By CAPTAIN ROLAND W. FAULK, CHC, USN
Excerpt from a U.S. Naval Institute Oral History interview
Recorded in 1974 at San Diego, California
"...The Battle of Okinawa opened up on Easter Sunday, 1945. The Missouri began by bombarding shore installations, runways and the like. It was evident the battle was going to be hard and long. On shore, the Japanese were well entrenched and the ease with which the amphibious forces made the landings was to prove deceptive, for the Japanese were entrenched at the Naha Line, from which they continued the battle long after it was thought they would be able to do so.
The Naval forces were caught up in the Battle of Okinawa in ways they had not been involved in other island battles. It was obvious that the Japanese knew the battle for Okinawa would be decisive. Consequently, they threw everything they could into the battle including their newest weapon, the Kamikaze.
The carrier task forces were supporting the Okinawa battle by hitting the Japanese Fleet as well as shore installations in Kyushu and in the Inland Sea. Thus, it became a prime goal of the Japanese Air Force to knock out the carriers. The Missourioperated with Task Force 38 but did not become a target for kamikazes until after the torpedo planes and bombers of Task Force 38 had sunk the last of the giant Japanese battleships, Yamato, on April 9, 1945.

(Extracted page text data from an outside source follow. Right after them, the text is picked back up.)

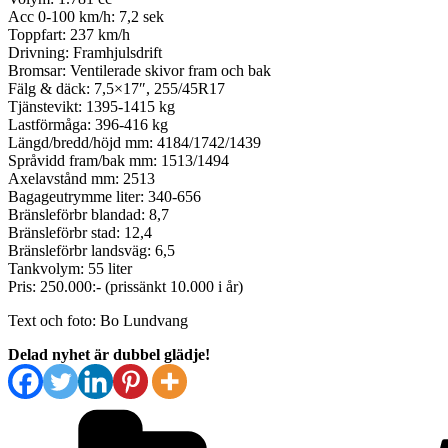
Acc 0-100 km/h: 7,2 sek
Toppfart: 237 km/h
Drivning: Framhjulsdrift
Bromsar: Ventilerade skivor fram och bak
Fälg & däck: 7,5×17″, 255/45R17
Tjänstevikt: 1395-1415 kg
Lastförmåga: 396-416 kg
Längd/bredd/höjd mm: 4184/1742/1439
Språvidd fram/bak mm: 1513/1494
Axelavstånd mm: 2513
Bagageutrymme liter: 340-656
Bränsleförbr blandad: 8,7
Bränsleförbr stad: 12,4
Bränsleförbr landsväg: 6,5
Tankvolym: 55 liter
Pris: 250.000:- (prissänkt 10.000 i år)
Text och foto: Bo Lundvang
Delad nyhet är dubbel glädje!
Kategorier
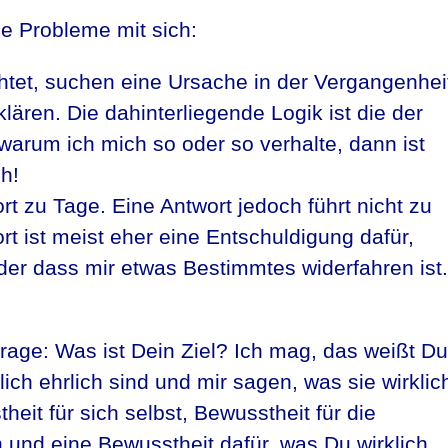
e Probleme mit sich:
chtet, suchen eine Ursache in der Vergangenhei
lären. Die dahinterliegende Logik ist die der
warum ich mich so oder so verhalte, dann ist
h!
rt zu Tage. Eine Antwort jedoch führt nicht zu
t ist meist eher eine Entschuldigung dafür,
oder dass mir etwas Bestimmtes widerfahren ist.
rage: Was ist Dein Ziel? Ich mag, das weißt Du
ch ehrlich sind und mir sagen, was sie wirklic
heit für sich selbst, Bewusstheit für die
und eine Bewusstheit dafür, was Du wirklich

Following the sinking of Yamato, it was obvious that for a time, prime targets of Japanese kamikazes were the battleships. Thus on April 11, 1945, we had our first kamikaze hit. I happened to be making my way up the inside ladder of the superstructure to the navigation bridge and just as I stepped out into the cross-passageway I was almost trampled in a rush of officers and men moving from the starboard to the port side of the bridge.
Their action was prompted by the sight of a kamikaze coming from directly astern and apparently headed for the bridge. The young Japanese pilot had obviously chosen to make his run to death by coming in low – just above the water. He was picked up when he was two or three miles astern and all the guns that could be brought to bear were firing at him, not only from Missouri but from other ships in the formation.
The members of the forty millimeter gun crews on the stern described to me the way the plane came in. The pilot had apparently been untouched by the hail of gunfire and was riding his plane in like a jockey on a race horse - squatting in his seat. He hit just abaft of turret three, shearing off the port wing of the plane which flew a hundred feet forward and landed behind a five inch gun mount at an intake vent which provided ventilation to the fire rooms. His torso fell on the main deck and the whole rest of his plane and portions of his body went into the water - all without a bomb exploding.
The next morning a military funeral was conducted for the Japanese pilot who appeared to be a young man about eighteen or nineteen years of age. To some of the crew who grumbled because military honors were rendered, I reminded them that a dead enemy is no longer an enemy. As far as I was aware, this was the only instance of its kind in World War II where such honors were rendered under such circumstances.